%%
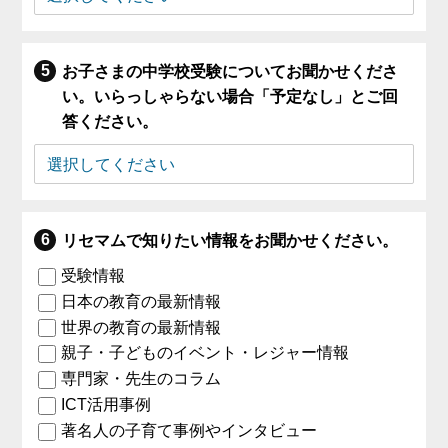
お子さまの中学校受験についてお聞かせくださ
い。いらっしゃらない場合「予定なし」とご回
答ください。
リセマムで知りたい情報をお聞かせください。
受験情報
日本の教育の最新情報
世界の教育の最新情報
親子・子どものイベント・レジャー情報
専門家・先生のコラム
ICT活用事例
著名人の子育て事例やインタビュー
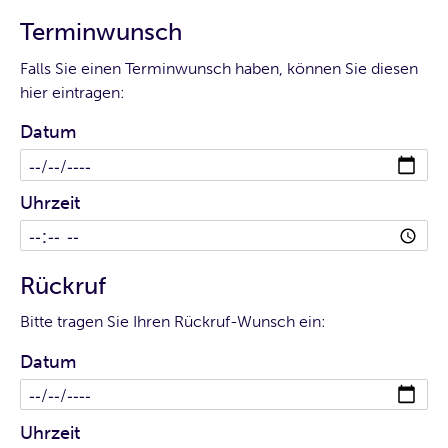
Terminwunsch
Falls Sie einen Terminwunsch haben, können Sie diesen
hier eintragen:
Datum
Uhrzeit
Rückruf
Bitte tragen Sie Ihren Rückruf-Wunsch ein:
Datum
Uhrzeit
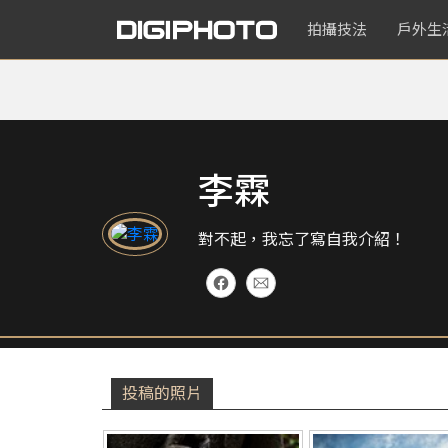
拍攝技法
戶外生
李霖
對不起，我忘了寫自我介紹！
投稿的照片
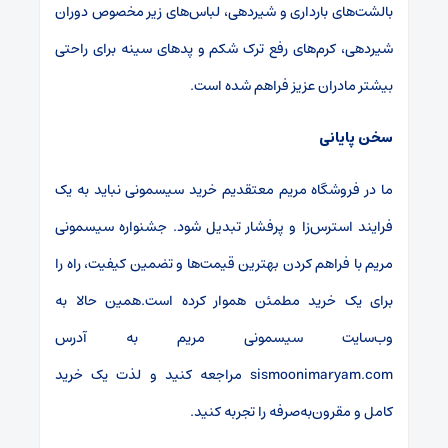
بالشت‌های بارداری و شیردهی، لباس‌های زیر مخصوص دوران
شیردهی، کرم‌های رفع ترک شکم و پدهای سینه برای راحتی
بیشتر مادران عزیز فراهم شده است.
سخن پایانی
ما در فروشگاه مریم معتقدیم خرید سیسمونی نباید به یک
فرایند استرس‌زا و پرفشار تبدیل شود. جشنواره سیسمونی
مریم با فراهم کردن بهترین قیمت‌ها و تضمین کیفیت، راه را
برای یک خرید مطمئن هموار کرده است.همین حالا به
وب‌سایت سیسمونی مریم به آدرس
sismoonimaryam.com مراجعه کنید و لذت یک خرید
کامل و مقرون‌به‌صرفه را تجربه کنید.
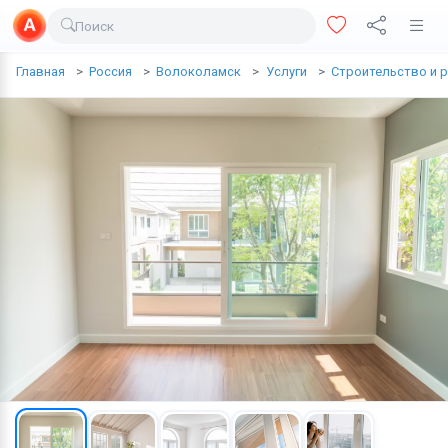
Поиск
Доставка еды
Главная
Россия
Волоколамск
Услуги
Строительство и 
Транспорт
Недвижимость
Услуги
Личные вещи
Одежда и обувь
Электроника
Все для дома
Хобби и отдых
Животные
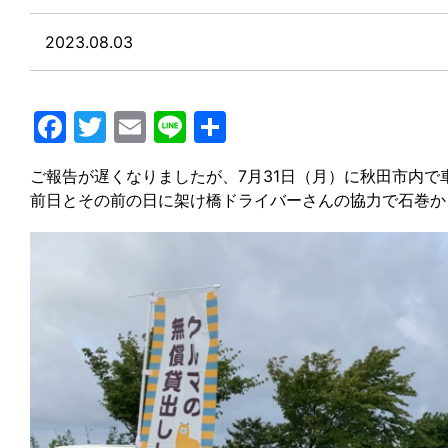
2023.08.03
Facebook
Twitter
Email
Line
共
有
ご報告が遅くなりましたが、7月31日（月）に秋田市内
前日とその前の日に架け橋ドライバーさんの協力で石巻か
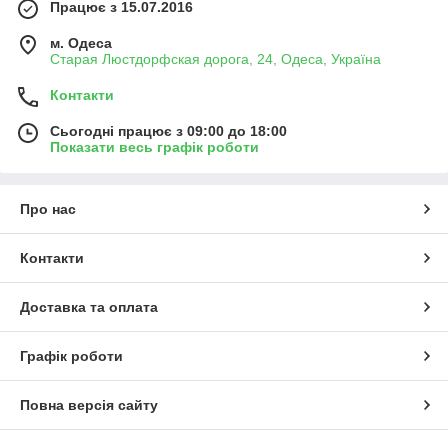
Працює з 15.07.2016
м. Одеса
Старая Люстдорфская дорога, 24, Одеса, Україна
Контакти
Сьогодні працює з 09:00 до 18:00
Показати весь графік роботи
Про нас
Контакти
Доставка та оплата
Графік роботи
Повна версія сайту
%%
● Task to carry out:
Keep every word of the records above exactly, and return them with no pictures.

● Answer for the task:
お子さまの中学校受験についてお聞かせくださ
い。いらっしゃらない場合「予定なし」とご回
答ください。
リセマムで知りたい情報をお聞かせください。
受験情報
日本の教育の最新情報
世界の教育の最新情報
親子・子どものイベント・レジャー情報
専門家・先生のコラム
ICT活用事例
著名人の子育て事例やインタビュー
Terminwunsch
Falls Sie einen Terminwunsch haben, können Sie diesen
hier eintragen:
Datum
Uhrzeit
Rückruf
Bitte tragen Sie Ihren Rückruf-Wunsch ein:
Datum
Uhrzeit
拍攝技法
戶外生
李霖
對不起，我忘了寫自我介紹！
投稿的照片
بالشت‌های بارداری و شیردهی، لباس‌های زیر مخصوص دوران
شیردهی، کرم‌های رفع ترک شکم و پدهای سینه برای راحتی
بیشتر مادران عزیز فراهم شده است.
سخن پایانی
ما در فروشگاه مریم معتقدیم خرید سیسمونی نباید به یک
فرایند استرس‌زا و پرفشار تبدیل شود. جشنواره سیسمونی
مریم با فراهم کردن بهترین قیمت‌ها و تضمین کیفیت، راه را
برای یک خرید مطمئن هموار کرده است.همین حالا به
وب‌سایت سیسمونی مریم به آدرس
sismoonimaryam.com مراجعه کنید و لذت یک خرید
کامل و مقرون‌به‌صرفه را تجربه کنید.
Поиск
Доставка еды
Главная
Россия
Волоколамск
Услуги
Строительство и 
Транспорт
Недвижимость
Услуги
Личные вещи
Одежда и обувь
Электроника
Все для дома
Хобби и отдых
Животные
2023.08.03
Facebook
Twitter
Email
Line
共
有
ご報告が遅くなりましたが、7月31日（月）に秋田市内
前日とその前の日に架け橋ドライバーさんの協力で石巻か
Працює з 15.07.2016
м. Одеса
Старая Люстдорфская дорога, 24, Одеса, Україна
Контакти
Сьогодні працює з 09:00 до 18:00
Показати весь графік роботи
Про нас
Контакти
Доставка та оплата
Графік роботи
Повна версія сайту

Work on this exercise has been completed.